Il lungomare che profuma di vino
Pochi festival enologici possono vantare una cornice come questa. Il lungomare si allunga sulla riva moderna di Gallipoli, con la sagoma del centro storico che fa da contraltare sull'altra sponda del porto. Nel tardo pomeriggio, la luce dorata inonda la passeggiata e ogni bicchiere diventa un'occasione per rallentare, assaporare, raccontare.
La Terrazza al Piccolo Lido fa da punto di riferimento, offrendo ombra e una vista sopraelevata sul fermento sottostante. Il festival si snoda in una costellazione informale di stand, ciascuno rappresenta produttori di Matino e dell'entroterra vinicolo—piccole realtà familiari e progetti artigianali che raramente varcano i confini regionali.
Cosa trovi nel calice
Qui non troverai atmosfere da sala di degustazione formale. I produttori spillano con entusiasmo, pronti a raccontare la storia dietro ogni etichetta. Incontrerai Negroamaro corposi, Verdeca freschi e qualche rosato che sa d'estate. Molti vini provengono da Matino, un territorio i cui suoli sabbiosi e la vicinanza a entrambi i mari regalano alle bottiglie una mineralità inconfondibile.
Tra un sorso e l'altro, cerca:
- Vini naturali e biologici di giovani vignaioli che reinterpretano la tradizione
- Blend di Primitivo affinati in anfore di terracotta, omaggio alle tecniche antiche della Puglia
- Abbinamenti gastronomici con formaggi stagionati, pomodori secchi, taralli e salumi locali
- Musica dal vivo che accompagna il tramonto tra gli stand
- Zero snobismo—spesso sono i produttori stessi a versare e a chiacchierare
Quando andare e cosa portare
Arriva nel primo pomeriggio, quando il caldo si placa e la folla non è ancora al massimo. Passeggiare tra gli stand con un calice in mano sembra più una festa di quartiere che un evento ufficiale—e questa è la sua forza. Porta una felpa leggera se pensi di restare oltre il tramonto: la brezza marina può sorprendere.

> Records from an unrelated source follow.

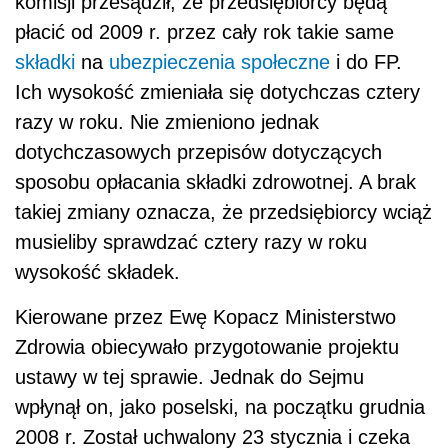
komisji przesądził, że przedsiębiorcy będą
płacić od 2009 r. przez cały rok takie same
składki
na
ubezpieczenia społeczne
i do FP.
Ich wysokość zmieniała się dotychczas cztery
razy w roku. Nie zmieniono jednak
dotychczasowych przepisów dotyczących
sposobu opłacania składki zdrowotnej. A brak
takiej zmiany oznacza, że przedsiębiorcy wciąż
musieliby sprawdzać cztery razy w roku
wysokość składek.
Kierowane przez Ewę Kopacz Ministerstwo
Zdrowia obiecywało przygotowanie projektu
ustawy w tej sprawie. Jednak do Sejmu
wpłynął on, jako poselski, na początku grudnia
2008 r. Został uchwalony 23 stycznia i czeka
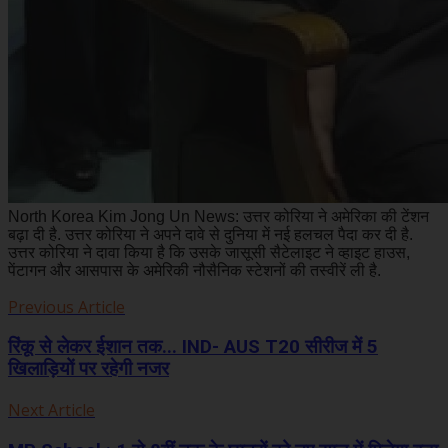
North Korea Kim Jong Un News: उत्तर कोरिया ने अमेरिका की टेंशन
बढ़ा दी है. उत्तर कोरिया ने अपने दावे से दुनिया में नई हलचल पैदा कर दी है.
उत्तर कोरिया ने दावा किया है कि उसके जासूसी सैटेलाइट ने व्हाइट हाउस,
पेंटागन और आसपास के अमेरिकी नौसैनिक स्टेशनों की तस्वीरें ली है.
Previous Article
रिंकू से लेकर ईशान तक... IND- AUS T20 सीरीज में 5
खिलाड़ियों पर रहेगी नजर
Next Article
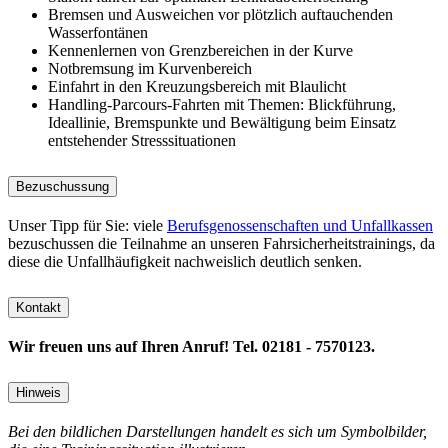
Bremsen und Ausweichen vor plötzlich auftauchenden
Wasserfontänen
Kennenlernen von Grenzbereichen in der Kurve
Notbremsung im Kurvenbereich
Einfahrt in den Kreuzungsbereich mit Blaulicht
Handling-Parcours-Fahrten mit Themen: Blickführung,
Ideallinie, Bremspunkte und Bewältigung beim Einsatz
entstehender Stresssituationen
Bezuschussung
Unser Tipp für Sie: viele
Berufsgenossenschaften und Unfallkassen
bezuschussen die Teilnahme an unseren Fahrsicherheitstrainings, da
diese die Unfallhäufigkeit nachweislich deutlich senken.
Kontakt
Wir freuen uns auf Ihren Anruf! Tel. 02181 - 7570123.
Hinweis
Bei den bildlichen Darstellungen handelt es sich um Symbolbilder,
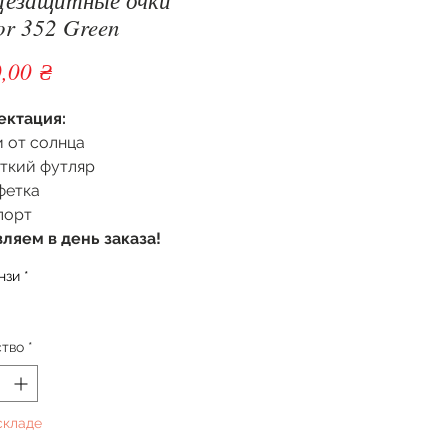
or 352 Green
Цена
,00 ₴
ектация:
 от солнца
ткий футляр
фетка
порт
ляем в день заказа!
нзи
*
ство
*
складе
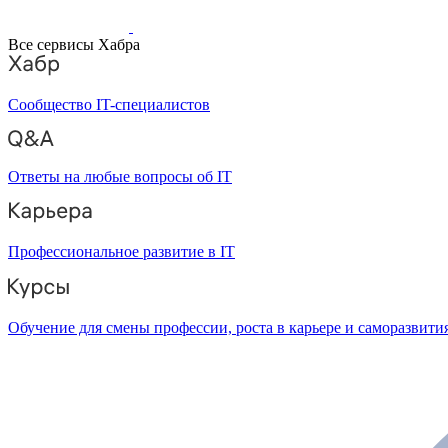
Все сервисы Хабра
Сообщество IT-специалистов
Ответы на любые вопросы об IT
Профессиональное развитие в IT
Обучение для смены профессии, роста в карьере и саморазвити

Se vuoi fare una giornata completa, esplora il centro storico di Gallipoli prima che inizi il festival. Il labirinto di vicoli imbiancati, la facciata barocca della cattedrale e il mercato del pesce al mattino offrono il perfetto contrappunto a una serata di vino in riva al mare. Verso sud, la costa si apre in una serie di baie sabbiose e calette rocciose che meritano un tuffo pre-degustazione.
Oltre il vino
Quello che distingue questo festival non è solo la qualità dei vini, ma il modo in cui si intreccia al ritmo di una serata gallipolina. I locali lo vivono come un rito stagionale, un'occasione per ritrovare produttori conosciuti da anni e scoprire esordienti. Per chi visita, è una finestra rara sulla cultura enologica pugliese, senza filtri e senza fronzoli.
Le coppie lo trovano romantico senza sforzo. I gruppi di amici scivolano in conversazioni rilassate mentre il cielo vira dall'azzurro all'ambra. Anche chi viaggia da solo si inserisce nel flusso, scambiando due parole con altri appassionati o semplicemente godendosi il momento con vista mare.